Reproduce each line of the material exactly, minus any picture.

######

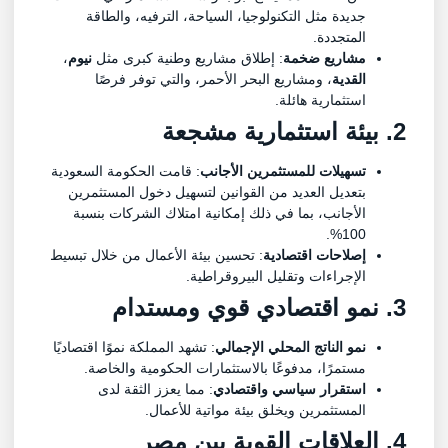
جديدة مثل التكنولوجيا، السياحة، الترفيه، والطاقة
المتجددة.
مشاريع ضخمة
: إطلاق مشاريع وطنية كبرى مثل
نيوم
،
القدية
، ومشاريع البحر الأحمر، والتي توفر فرصًا
استثمارية هائلة.
2. بيئة استثمارية مشجعة
تسهيلات للمستثمرين الأجانب
: قامت الحكومة السعودية
بتعديل العديد من القوانين لتسهيل دخول المستثمرين
الأجانب، بما في ذلك إمكانية امتلاك الشركات بنسبة
100%.
إصلاحات اقتصادية
: تحسين بيئة الأعمال من خلال تبسيط
الإجراءات وتقليل البيروقراطية.
3. نمو اقتصادي قوي ومستدام
نمو الناتج المحلي الإجمالي
: تشهد المملكة نموًا اقتصاديًا
مستمرًا، مدفوعًا بالاستثمارات الحكومية والخاصة.
استقرار سياسي واقتصادي
: مما يعزز الثقة لدى
المستثمرين ويخلق بيئة مواتية للأعمال.
4. العلاقات القوية بين مصر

######

Response for this exercise >>
جديدة مثل التكنولوجيا، السياحة، الترفيه، والطاقة
المتجددة.
مشاريع ضخمة
: إطلاق مشاريع وطنية كبرى مثل
نيوم
،
القدية
، ومشاريع البحر الأحمر، والتي توفر فرصًا
استثمارية هائلة.
2. بيئة استثمارية مشجعة
تسهيلات للمستثمرين الأجانب
: قامت الحكومة السعودية
بتعديل العديد من القوانين لتسهيل دخول المستثمرين
الأجانب، بما في ذلك إمكانية امتلاك الشركات بنسبة
100%.
إصلاحات اقتصادية
: تحسين بيئة الأعمال من خلال تبسيط
الإجراءات وتقليل البيروقراطية.
3. نمو اقتصادي قوي ومستدام
نمو الناتج المحلي الإجمالي
: تشهد المملكة نموًا اقتصاديًا
مستمرًا، مدفوعًا بالاستثمارات الحكومية والخاصة.
استقرار سياسي واقتصادي
: مما يعزز الثقة لدى
المستثمرين ويخلق بيئة مواتية للأعمال.
4. العلاقات القوية بين مصر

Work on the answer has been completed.